Welcome to The CITE -- a blog on Course materials, Innovation, and Technology in Education, created by Mark Nelson and now part of the Publications Department of the National Association of College Stores. CITE is a pun with multiple meanings - referring to cite as in citation, something people reference; site as in location, website, or place people go to; and sight as in foresight or looking ahead to what is coming. Comments, discussion, feedback and ideas are welcome.

Wednesday, September 16, 2009

Initial student reactions to Kindle DX pilot

A recent article from The Chronicle of Higher Education discusses some of the initial reactions from students participating in the Kindle DX textbook pilot at Arizona State University. The article reports that most of the feedback has been positive but the lack of page numbers on the Kindle texts can make it difficult to locate a certain page or passage during class. Each passage in the text is given a location number but the numbers can be long and must be typed on the keyboard leaving room for error. One student also expressed concern about using the keyboard to take notes while another student commented that their favorite Kindle feature is the built-in dictionary. In addition, two students dropped the class at the beginning of the semester when they realized they would be participating in the Kindle pilot.

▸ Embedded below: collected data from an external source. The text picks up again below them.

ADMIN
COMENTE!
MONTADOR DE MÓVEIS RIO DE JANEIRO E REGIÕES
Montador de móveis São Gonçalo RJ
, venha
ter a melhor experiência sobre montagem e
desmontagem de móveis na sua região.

The article notes that this could be a big year for digital because of the Kindle pilot and also because this is the first semester that textbook publishers have made a large amount of their titles available in the digital format. Publishers are also working to find out more about student content preferences. For example, CourseSmart has begun working with some college stores to promote the digital option and Facebook groups have been organized so that students can share their personal experiences with e-books. The increased availability of digital course materials this semester and interest in student preferences could help boost digital sales which currently account for up to 3 percent of the market (depending on how you calculate the percentage).